This article was written exclusively for Investing.com.
Reflation transactions were quite intense, with interest rates rising. However, it is on the rise, with restrictions reappearing in some parts of Europe and excessively loose monetary policies implemented by central banks worldwide. This will likely end reflation and commodity-based trading in the stock market.
The declines have already started; and there was a decline in prices. This led to an exit from energy and materials. At the same time, a decline in multinational stocks and emerging markets is likely. Even the financial sector can get caught in this wave, because banking stocks have gone up very sharply.

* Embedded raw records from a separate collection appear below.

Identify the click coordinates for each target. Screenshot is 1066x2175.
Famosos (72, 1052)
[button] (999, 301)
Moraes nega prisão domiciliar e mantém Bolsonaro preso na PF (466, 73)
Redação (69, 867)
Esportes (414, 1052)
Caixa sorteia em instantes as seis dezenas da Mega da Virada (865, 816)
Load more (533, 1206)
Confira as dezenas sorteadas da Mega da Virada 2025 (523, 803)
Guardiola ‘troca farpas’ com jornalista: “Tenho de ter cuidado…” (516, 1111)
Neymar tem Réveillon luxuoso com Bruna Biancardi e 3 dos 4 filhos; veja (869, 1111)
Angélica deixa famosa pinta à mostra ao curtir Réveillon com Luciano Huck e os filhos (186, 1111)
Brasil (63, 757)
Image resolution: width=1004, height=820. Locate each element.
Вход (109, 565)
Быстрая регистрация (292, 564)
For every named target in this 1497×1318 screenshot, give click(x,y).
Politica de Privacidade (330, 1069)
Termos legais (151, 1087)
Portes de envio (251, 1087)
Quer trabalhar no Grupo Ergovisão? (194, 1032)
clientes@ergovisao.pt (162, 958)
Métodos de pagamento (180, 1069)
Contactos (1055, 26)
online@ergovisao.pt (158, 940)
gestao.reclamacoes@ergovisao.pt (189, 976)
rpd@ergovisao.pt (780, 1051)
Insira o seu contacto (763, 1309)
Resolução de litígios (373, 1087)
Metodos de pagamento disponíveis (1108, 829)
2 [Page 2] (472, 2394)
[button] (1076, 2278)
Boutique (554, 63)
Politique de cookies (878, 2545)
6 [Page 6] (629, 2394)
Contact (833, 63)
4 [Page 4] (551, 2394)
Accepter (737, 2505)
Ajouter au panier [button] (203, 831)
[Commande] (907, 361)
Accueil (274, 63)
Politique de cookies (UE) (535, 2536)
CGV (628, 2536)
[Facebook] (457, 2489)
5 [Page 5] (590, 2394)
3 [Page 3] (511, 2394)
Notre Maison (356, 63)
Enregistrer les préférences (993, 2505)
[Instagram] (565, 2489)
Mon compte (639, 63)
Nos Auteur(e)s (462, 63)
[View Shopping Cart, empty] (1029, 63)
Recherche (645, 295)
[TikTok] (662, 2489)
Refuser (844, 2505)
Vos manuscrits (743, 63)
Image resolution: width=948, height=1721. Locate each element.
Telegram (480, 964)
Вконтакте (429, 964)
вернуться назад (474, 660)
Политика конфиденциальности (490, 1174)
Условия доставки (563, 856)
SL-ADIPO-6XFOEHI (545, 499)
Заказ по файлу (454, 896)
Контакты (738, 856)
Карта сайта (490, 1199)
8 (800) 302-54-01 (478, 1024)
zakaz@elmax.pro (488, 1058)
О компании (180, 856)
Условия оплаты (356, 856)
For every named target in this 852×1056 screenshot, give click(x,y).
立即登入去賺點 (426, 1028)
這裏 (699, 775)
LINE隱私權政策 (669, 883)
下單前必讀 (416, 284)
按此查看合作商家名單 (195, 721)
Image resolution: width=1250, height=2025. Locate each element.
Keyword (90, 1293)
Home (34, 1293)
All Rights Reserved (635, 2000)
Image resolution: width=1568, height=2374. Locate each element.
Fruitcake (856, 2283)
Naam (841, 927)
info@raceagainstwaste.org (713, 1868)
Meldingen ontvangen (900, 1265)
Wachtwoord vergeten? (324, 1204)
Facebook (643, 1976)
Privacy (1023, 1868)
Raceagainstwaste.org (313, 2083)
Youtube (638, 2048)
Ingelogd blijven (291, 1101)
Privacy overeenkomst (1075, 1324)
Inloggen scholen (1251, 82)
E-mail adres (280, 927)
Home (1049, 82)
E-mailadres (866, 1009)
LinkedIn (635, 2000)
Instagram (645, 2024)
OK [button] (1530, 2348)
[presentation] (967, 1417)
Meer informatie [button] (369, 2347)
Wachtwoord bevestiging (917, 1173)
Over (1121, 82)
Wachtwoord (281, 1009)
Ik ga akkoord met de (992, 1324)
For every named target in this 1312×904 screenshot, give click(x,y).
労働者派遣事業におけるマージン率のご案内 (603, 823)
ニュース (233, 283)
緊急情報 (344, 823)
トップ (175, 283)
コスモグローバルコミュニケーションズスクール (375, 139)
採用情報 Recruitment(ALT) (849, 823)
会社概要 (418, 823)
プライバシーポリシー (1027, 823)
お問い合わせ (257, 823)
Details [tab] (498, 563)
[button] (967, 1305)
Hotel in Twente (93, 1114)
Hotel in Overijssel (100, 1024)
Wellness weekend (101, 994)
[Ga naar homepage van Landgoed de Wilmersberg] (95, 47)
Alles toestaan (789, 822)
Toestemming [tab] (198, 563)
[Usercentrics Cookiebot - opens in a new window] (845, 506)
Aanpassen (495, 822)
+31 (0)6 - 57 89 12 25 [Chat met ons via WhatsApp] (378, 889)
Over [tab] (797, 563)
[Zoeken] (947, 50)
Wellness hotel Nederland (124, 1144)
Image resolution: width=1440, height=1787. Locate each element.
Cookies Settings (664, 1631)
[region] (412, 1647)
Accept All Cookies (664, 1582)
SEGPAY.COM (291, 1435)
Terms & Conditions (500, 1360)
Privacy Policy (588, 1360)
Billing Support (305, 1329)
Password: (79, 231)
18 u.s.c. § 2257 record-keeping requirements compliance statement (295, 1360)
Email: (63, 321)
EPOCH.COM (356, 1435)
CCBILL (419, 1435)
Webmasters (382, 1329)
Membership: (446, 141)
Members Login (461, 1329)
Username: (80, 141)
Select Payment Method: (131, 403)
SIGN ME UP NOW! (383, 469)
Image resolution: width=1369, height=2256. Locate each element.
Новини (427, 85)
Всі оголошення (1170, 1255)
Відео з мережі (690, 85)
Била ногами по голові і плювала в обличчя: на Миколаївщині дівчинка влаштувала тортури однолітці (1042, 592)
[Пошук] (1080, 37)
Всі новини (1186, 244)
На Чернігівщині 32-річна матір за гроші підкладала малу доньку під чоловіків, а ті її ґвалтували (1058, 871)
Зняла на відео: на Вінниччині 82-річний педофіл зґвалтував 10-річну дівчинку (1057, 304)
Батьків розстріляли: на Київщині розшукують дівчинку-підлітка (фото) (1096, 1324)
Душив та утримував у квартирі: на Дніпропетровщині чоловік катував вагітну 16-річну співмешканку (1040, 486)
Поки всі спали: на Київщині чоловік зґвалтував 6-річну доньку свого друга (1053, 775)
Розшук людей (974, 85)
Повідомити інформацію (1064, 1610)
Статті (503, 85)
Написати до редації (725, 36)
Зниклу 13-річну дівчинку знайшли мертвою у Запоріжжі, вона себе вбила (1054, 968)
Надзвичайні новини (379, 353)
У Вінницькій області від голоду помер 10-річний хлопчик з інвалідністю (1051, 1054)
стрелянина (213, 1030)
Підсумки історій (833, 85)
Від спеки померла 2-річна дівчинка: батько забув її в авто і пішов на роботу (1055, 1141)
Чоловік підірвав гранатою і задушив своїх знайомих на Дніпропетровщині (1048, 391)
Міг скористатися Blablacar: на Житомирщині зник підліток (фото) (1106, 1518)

US Dollar Index Daily Chart
The Rise of the Dollar
The rise in the dollar came with the jump in bond interest rates, with the shaping of a better growth outlook in the US in recent weeks, even as some parts of Europe continue to struggle to overcome the coronavirus epidemic. Thus, commodity prices, which were negatively affected by the strengthening of the dollar and concerns that a weaker growth would hurt demand, also took a serious hit.
This weakness has also impacted reflation operations, and sectors such as Energy, Industry and Materials suffered weakness this week. If the dollar continues to strengthen and concerns about global growth persist, it could signal the end of reflation.
Additionally, emerging markets suffered during the last trading sessions due to the strengthening of the dollar. If the USD remains strong, it could put funds such as the iShares MSCI Emerging Markets ETF (NYSE 🙂 into decline, possibly putting even greater pressure. A bearish pattern is forming in the EEM, potentially known as a head and shoulders pattern. The fund needs to go below $ 51.50 to confirm this negative trend, which points to lower prices ahead.
Banks May Also Be Affected
Bank shares were also under pressure, despite the stabilization of bond yields at high levels and widening of the gaps. The group has recently made a splash and has exceeded reasonable levels, at least in the short term.
Just last week, the Financial Select Sector SPDR® Fund (NYSE 🙂 ETF saw an increase in put options of $ 33 for April 16, due. The number of open positions has increased by about 25,000 contracts, and data show that put options were bought at around $ 0.60 per contract. This means that the XLF could drop to about $ 32.40 by mid-April.
Shares such as Goldman Sachs (NYSE 🙂 and Morgan Stanley (NYSE 🙂 have risen in an almost straight line since October 30th. Both stocks are in a significant uptrend that could lead to a serious drop if broken. Additionally, the RSI of the two stocks is also diverging with the downtrend, indicating that the stock momentum is reversing.
Goldman Sachs Daily Chart
Reflation Processes Done?
If the dollar continues to strengthen, it will create ripple effects in different parts of the stock market, further weakening reflation transactions. Add to this the rising interest rates, which negatively affect the technology industry, and the stock market may face a serious problem.
If interest rates begin to fall and the dollar weakens, it will allow reflation to continue, pushing shares in these sectors even higher. However, if there is no reversal in the dollar or interest rates, the reflation process may come to an end. This would be very bad news for the rest of the stock market.